Stored items from a collection
[Start of Attachment]

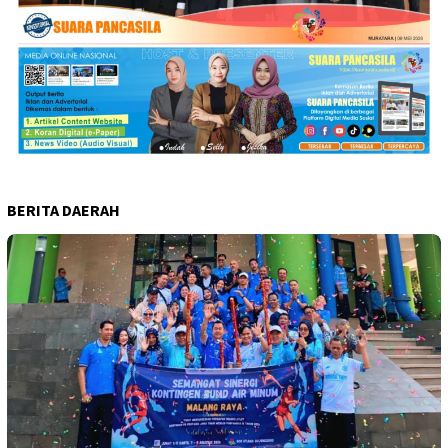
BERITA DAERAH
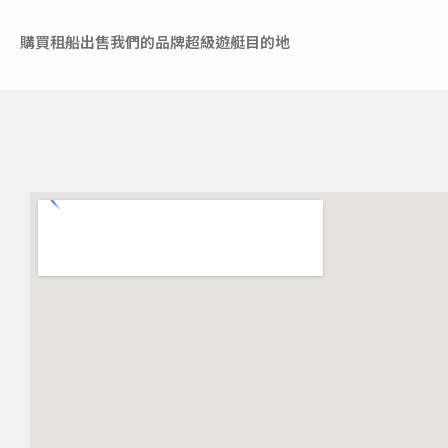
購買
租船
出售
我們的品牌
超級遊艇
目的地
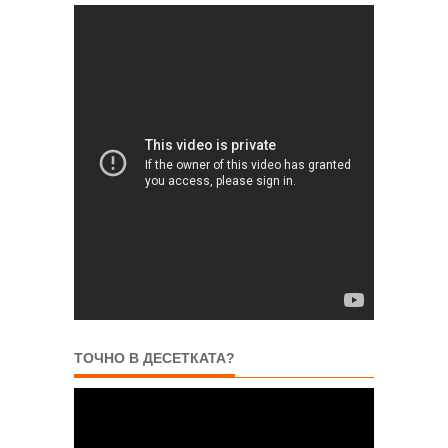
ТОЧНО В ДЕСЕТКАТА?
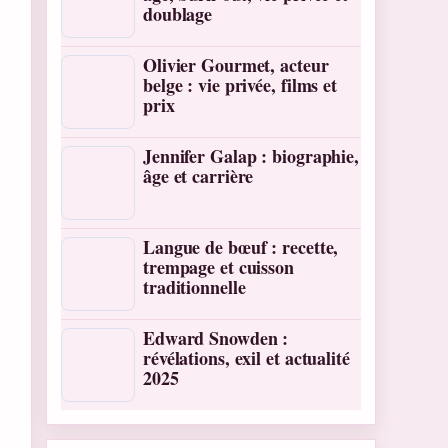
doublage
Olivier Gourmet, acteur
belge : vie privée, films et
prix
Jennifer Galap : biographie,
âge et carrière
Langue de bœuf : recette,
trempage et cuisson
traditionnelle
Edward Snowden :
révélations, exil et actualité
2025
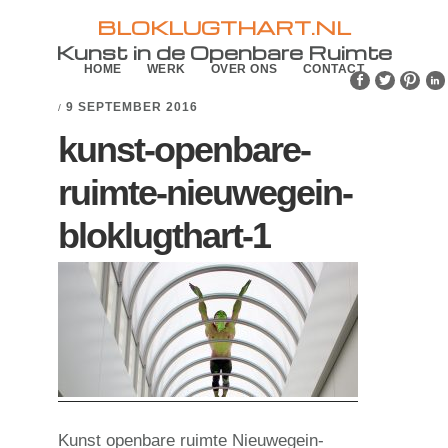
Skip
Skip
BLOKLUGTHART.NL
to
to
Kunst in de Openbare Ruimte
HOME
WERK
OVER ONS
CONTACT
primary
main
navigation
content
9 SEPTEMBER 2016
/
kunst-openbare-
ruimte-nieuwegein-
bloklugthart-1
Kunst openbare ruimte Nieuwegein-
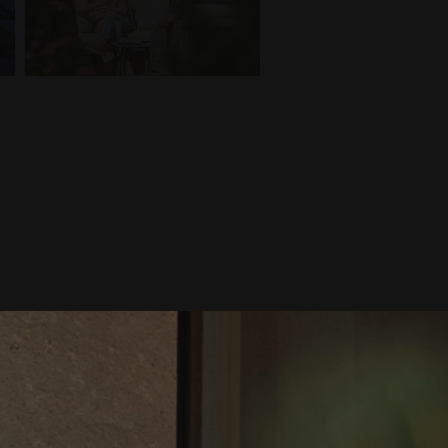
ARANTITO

[End of Attachment]

For every entry above, please output the text exactly and leave any picture behind.

BERITA DAERAH
購買
租船
出售
我們的品牌
超級遊艇
目的地
ТОЧНО В ДЕСЕТКАТА?
doublage
Olivier Gourmet, acteur
belge : vie privée, films et
prix
Jennifer Galap : biographie,
âge et carrière
Langue de bœuf : recette,
trempage et cuisson
traditionnelle
Edward Snowden :
révélations, exil et actualité
2025
Skip
Skip
BLOKLUGTHART.NL
to
to
Kunst in de Openbare Ruimte
HOME
WERK
OVER ONS
CONTACT
primary
main
navigation
content
9 SEPTEMBER 2016
/
kunst-openbare-
ruimte-nieuwegein-
bloklugthart-1
Kunst openbare ruimte Nieuwegein-
ARANTITO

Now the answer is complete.